I asked my youngest brother, who is under 30, if he thought this was a wise marketing move. Was I just being sensitive because I'd suddenly been booted from this new "under-30" club? If it were designated "under 40" would I have a different attitude? He felt it was a stupid decision and a pointless target market. "Once I went for a job interview," he said, "and the guy who interviewed me and everyone I saw at the company was just out of college. I thought, where are the adults here? I don't want to work with a bunch of kids. Where's the experience?"
Ultimately, it's their choice to target their market any way they like.

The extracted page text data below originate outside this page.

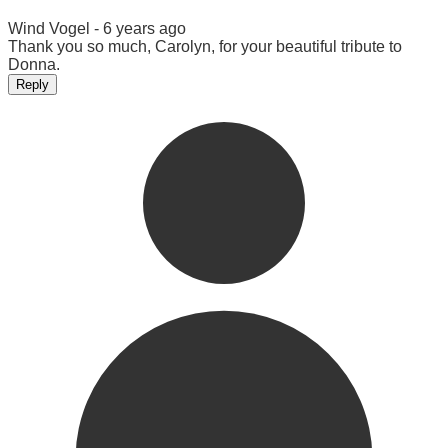
Wind Vogel -
6 years ago
Thank you so much, Carolyn, for your beautiful tribute to
Donna.
Reply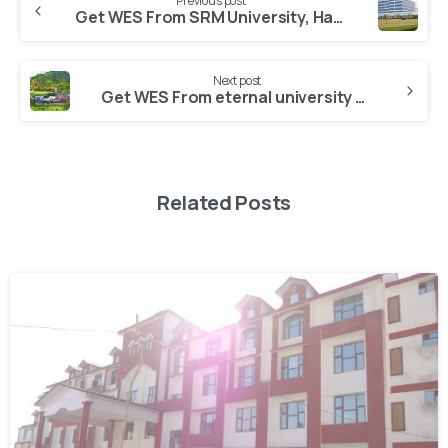
Previous post
Get WES From SRM University, Haryana
Next post
Get WES From eternal university himachal pradesh
Related Posts
0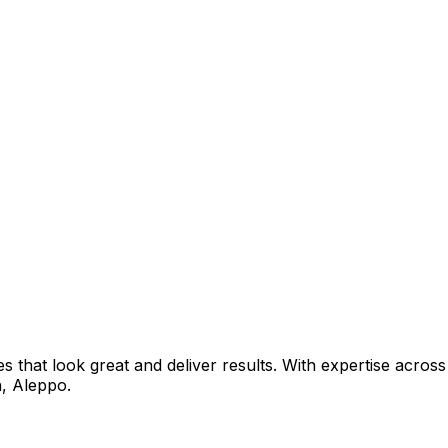
that look great and deliver results. With expertise across 
h
,
Aleppo
.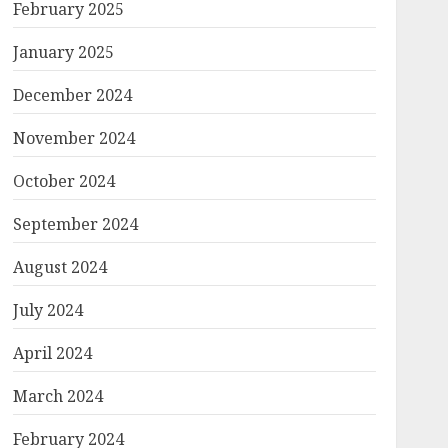
February 2025
January 2025
December 2024
November 2024
October 2024
September 2024
August 2024
July 2024
April 2024
March 2024
February 2024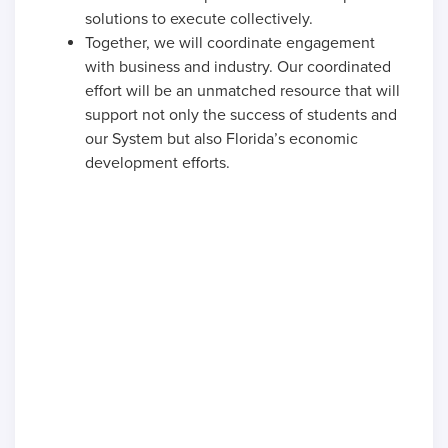
solutions to execute collectively.
Together, we will coordinate engagement
with business and industry. Our coordinated
effort will be an unmatched resource that will
support not only the success of students and
our System but also Florida’s economic
development efforts.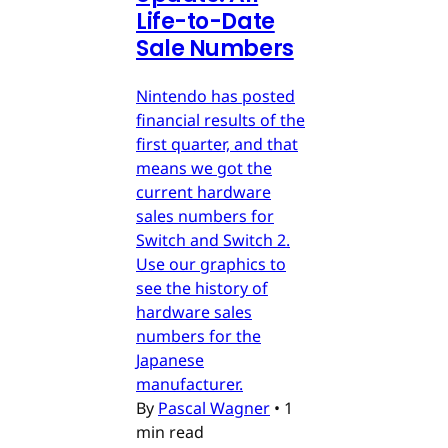
Life-to-Date
Sale Numbers
Nintendo has posted
financial results of the
first quarter, and that
means we got the
current hardware
sales numbers for
Switch and Switch 2.
Use our graphics to
see the history of
hardware sales
numbers for the
Japanese
manufacturer.
By
Pascal Wagner
•
1
min read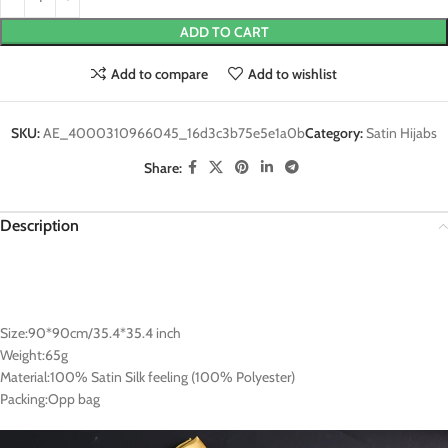
ADD TO CART
Add to compare
Add to wishlist
SKU:
AE_4000310966045_16d3c3b75e5e1a0b
Category:
Satin Hijabs
Share:
Description
Size:90*90cm/35.4*35.4 inch
Weight:65g
Material:100% Satin Silk feeling (100% Polyester)
Packing:Opp bag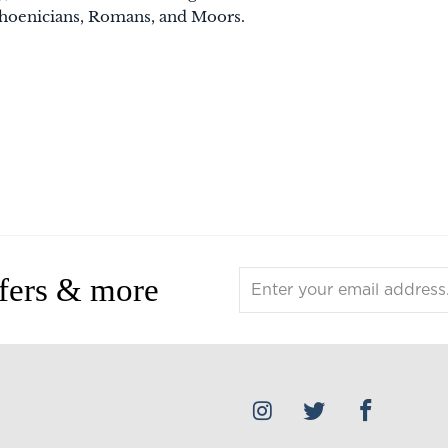
hoenicians, Romans, and Moors.
ffers & more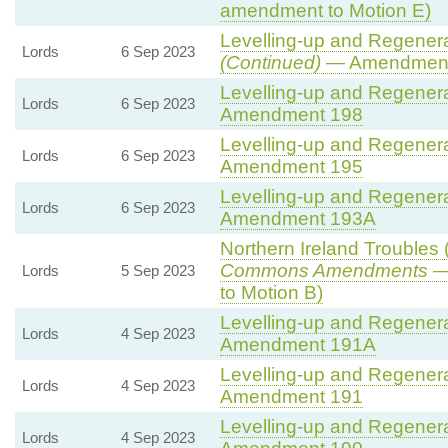
amendment to Motion E)
Levelling-up and Regenerat
Lords
6 Sep 2023
(Continued)
— Amendment
Levelling-up and Regenerat
Lords
6 Sep 2023
Amendment 198
Levelling-up and Regenerat
Lords
6 Sep 2023
Amendment 195
Levelling-up and Regenerat
Lords
6 Sep 2023
Amendment 193A
Northern Ireland Troubles (
Commons Amendments
— 
Lords
5 Sep 2023
to Motion B)
Levelling-up and Regenerat
Lords
4 Sep 2023
Amendment 191A
Levelling-up and Regenerat
Lords
4 Sep 2023
Amendment 191
Levelling-up and Regenerat
Lords
4 Sep 2023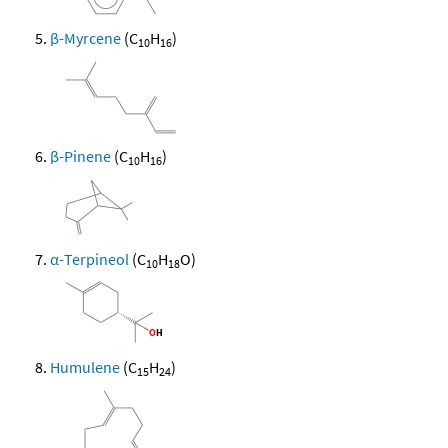
β-Myrcene
(C
H
)
10
16
β-Pinene
(C
H
)
10
16
α-Terpineol
(C
H
O)
10
18
Humulene
(C
H
)
15
24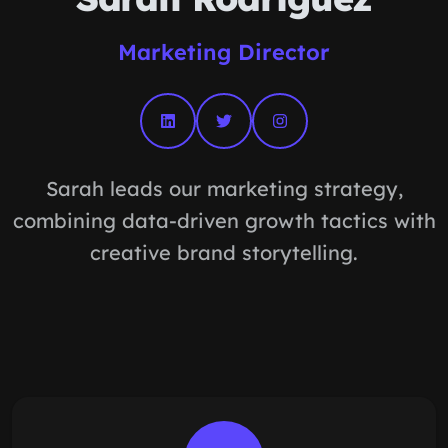
Marketing Director
Sarah leads our marketing strategy,
combining data-driven growth tactics with
creative brand storytelling.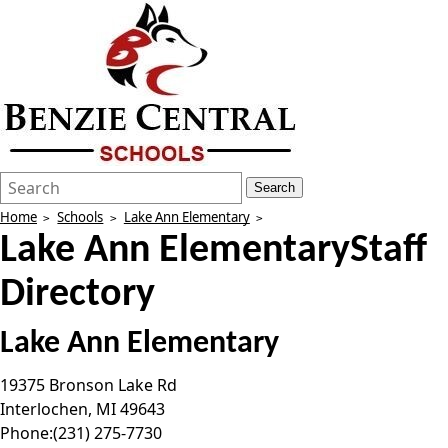
Search
Quick
Search
Form
Search:
Home
Schools
Lake Ann Elementary
Lake Ann Elementary
Staff
Directory
Lake Ann Elementary
19375 Bronson Lake Rd
Interlochen
,
MI
49643
Phone:
(231) 275-7730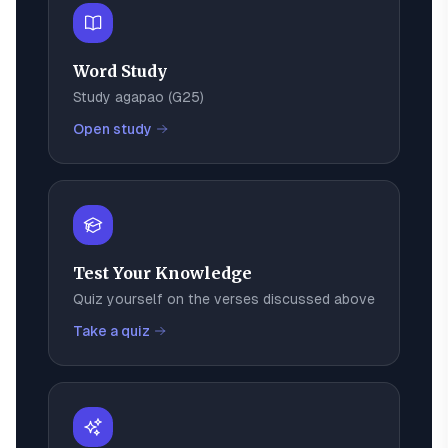
Word Study
Study
agapao
(
G25
)
Open study
Test Your Knowledge
Quiz yourself on the verses discussed above
Take a quiz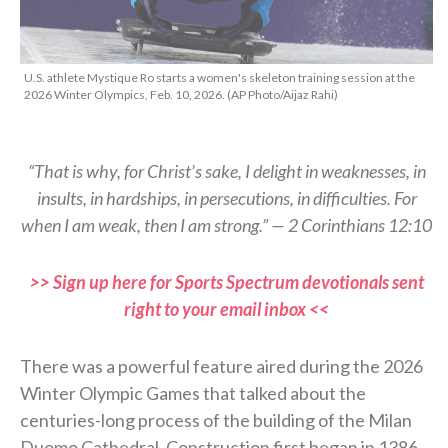
U.S. athlete Mystique Ro starts a women's skeleton training session at the
2026 Winter Olympics, Feb. 10, 2026. (AP Photo/Aijaz Rahi)
“That is why, for Christ’s sake, I delight in weaknesses, in
insults, in hardships, in persecutions, in difficulties. For
when I am weak, then I am strong.” — 2 Corinthians 12:10
>> Sign up here for Sports Spectrum devotionals sent
right to your email inbox <<
There was a powerful feature aired during the 2026
Winter Olympic Games that talked about the
centuries-long process of the building of the Milan
Duomo Cathedral. Construction first began in 1386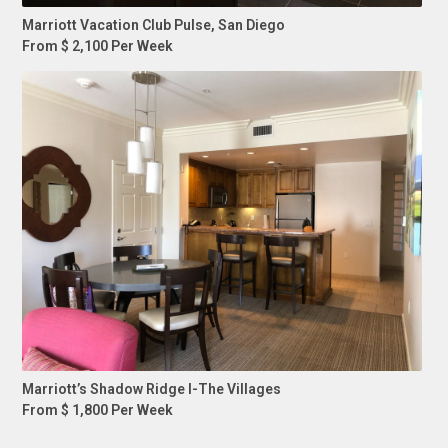
Marriott Vacation Club Pulse, San Diego
From $ 2,100 Per Week
Marriott’s Shadow Ridge I-The Villages
From $ 1,800 Per Week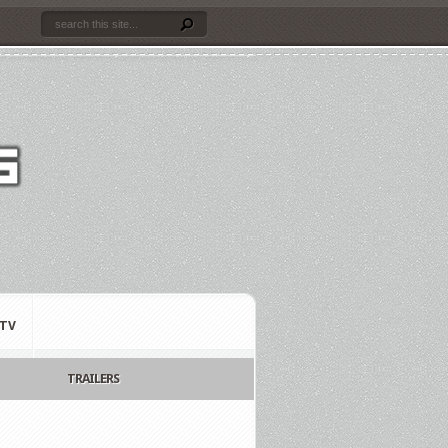
TV
TRAILERS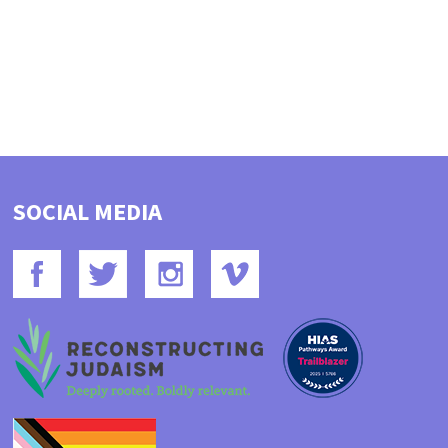
SOCIAL MEDIA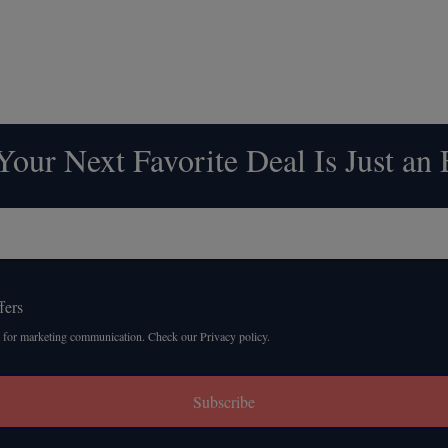
our Next Favorite Deal Is Just an
fers
 for marketing communication. Check our Privacy policy.
Subscribe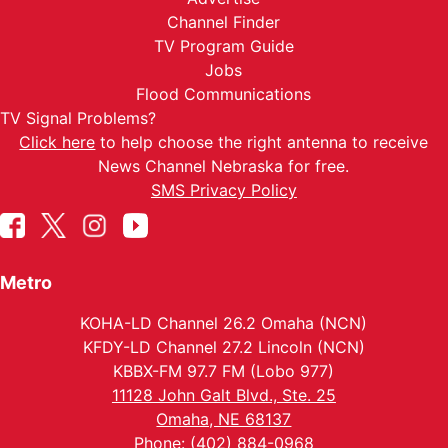
Channel Finder
TV Program Guide
Jobs
Flood Communications
TV Signal Problems?
Click here
to help choose the right antenna to receive
News Channel Nebraska for free.
SMS Privacy Policy
Metro
KOHA-LD Channel 26.2 Omaha (NCN)
KFDY-LD Channel 27.2 Lincoln (NCN)
KBBX-FM 97.7 FM (Lobo 977)
11128 John Galt Blvd., Ste. 25
Omaha, NE 68137
Phone: (402) 884-0968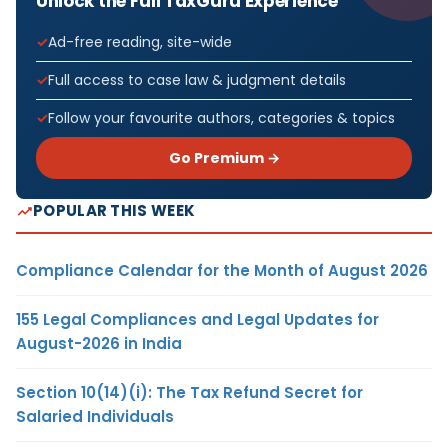
Unlock the Full TaxGuru Experience
Ad-free reading, site-wide
Full access to case law & judgment details
Follow your favourite authors, categories & topics
Go Premium →
POPULAR THIS WEEK
Compliance Calendar for the Month of August 2026
155 Legal Compliances and Legal Updates for
August-2026 in India
Section 10(14)(i): The Tax Refund Secret for
Salaried Individuals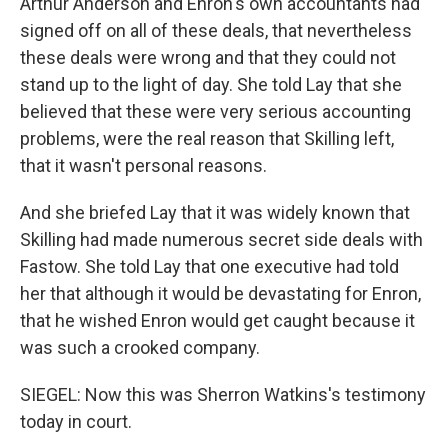
Arthur Anderson and Enron's own accountants had
signed off on all of these deals, that nevertheless
these deals were wrong and that they could not
stand up to the light of day. She told Lay that she
believed that these were very serious accounting
problems, were the real reason that Skilling left,
that it wasn't personal reasons.
And she briefed Lay that it was widely known that
Skilling had made numerous secret side deals with
Fastow. She told Lay that one executive had told
her that although it would be devastating for Enron,
that he wished Enron would get caught because it
was such a crooked company.
SIEGEL: Now this was Sherron Watkins's testimony
today in court.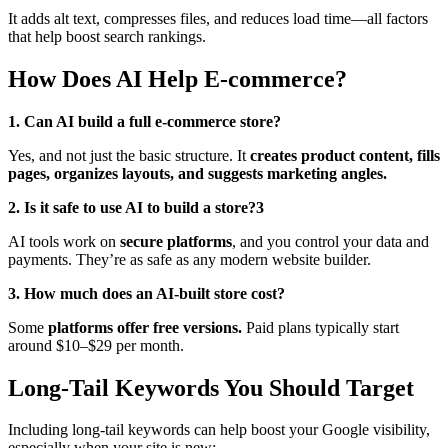
It adds alt text, compresses files, and reduces load time—all factors
that help boost search rankings.
How Does AI Help E-commerce?
1. Can AI build a full e-commerce store?
Yes, and not just the basic structure. It
creates product content, fills
pages, organizes layouts, and suggests marketing angles.
2. Is it safe to use AI to build a store?3
AI tools work on
secure platforms
, and you control your data and
payments. They’re as safe as any modern website builder.
3. How much does an AI-built store cost?
Some
platforms offer free versions.
Paid plans typically start
around $10–$29 per month.
Long-Tail Keywords You Should Target
Including long-tail keywords can help boost your Google visibility,
especially when your site is new: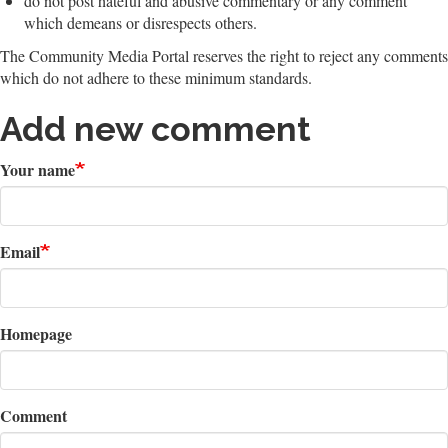
do not post hateful and abusive commentary or any comment
which demeans or disrespects others.
The Community Media Portal reserves the right to reject any comments
which do not adhere to these minimum standards.
Add new comment
Your name
Email
Homepage
Comment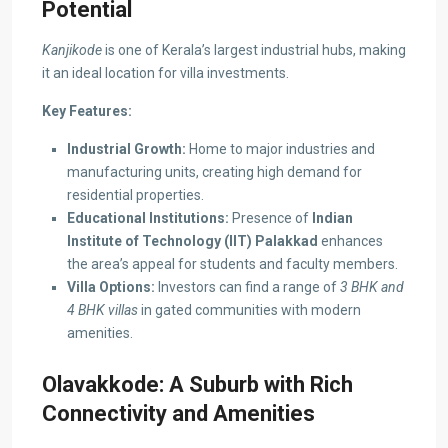
Potential
Kanjikode
is one of Kerala’s largest industrial hubs, making
it an ideal location for villa investments.
Key Features:
Industrial Growth:
Home to major industries and
manufacturing units, creating high demand for
residential properties.
Educational Institutions:
Presence of
Indian
Institute of Technology (IIT) Palakkad
enhances
the area’s appeal for students and faculty members.
Villa Options:
Investors can find a range of
3 BHK and
4 BHK villas
in gated communities with modern
amenities.
Olavakkode: A Suburb with Rich
Connectivity and Amenities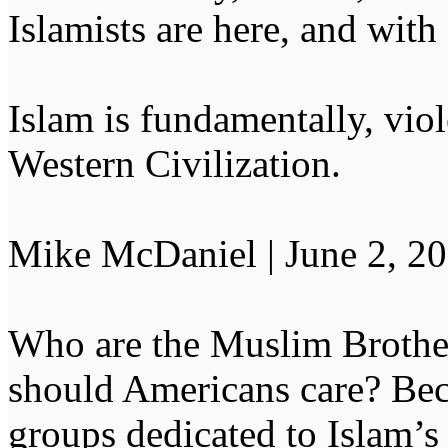
Islamists are here, and with
Islam is fundamentally, vio
Western Civilization.
Mike McDaniel | June 2, 2
Who are the Muslim Broth
should Americans care? Beca
groups dedicated to Islam’s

At Grace Cathedral, where I'm a soloist for the Sunday night 6 pm service, they always announce the "20s and 30s" group, and it has always made me a bit uncomfortable. I know why they need it--people in their 20s and 30s don't go to church that much, as a rule. But I feel bad for the folks who aren't in the demographic.
In music, there's often concern that one's work must appeal to the "right" kind of people. These may be punks, or "tweens," or intellectuals, or ballroom dancers, or jazz critics, or young urban professionals. This happens at every level of the business, from total obscurity to megastar. Why do we trip on these labels?
I'm not very good at the "see and be seen" aspect of marketing oneself (though I did go out recently to a great artist's gig at my brother's urging and felt it was both inspiring and a good networking venture). And while I'm not a social butterfly, one result of my 15 years as a journalist is that I can pretty much talk to anyone. Sometimes I almost feel more comfortable with people I don't know than those I do. I've noticed when I go to music camps and conferences that people tend to form and cling to cliques--even in the supportive environment of jazz lovers or software developers. I'd rather flit around doing my own thing, whether that means jamming with a 16-year-old heavy metal guitarist in the wee hours, listening to a wizened drummer's tales from the road or learning how robots can mimic human expression.
These days, media saturation means we hear the labels all the time. It's like high school, all over again: Who's wearing what. Who's going with whom. Who's got the most money. Who's got the nicest car. I'm tired of the trite demographics. Do you have a brain, hands, eyes and/or ears? Are you a living creature, bipedal or not? Then I like you, just the way you are.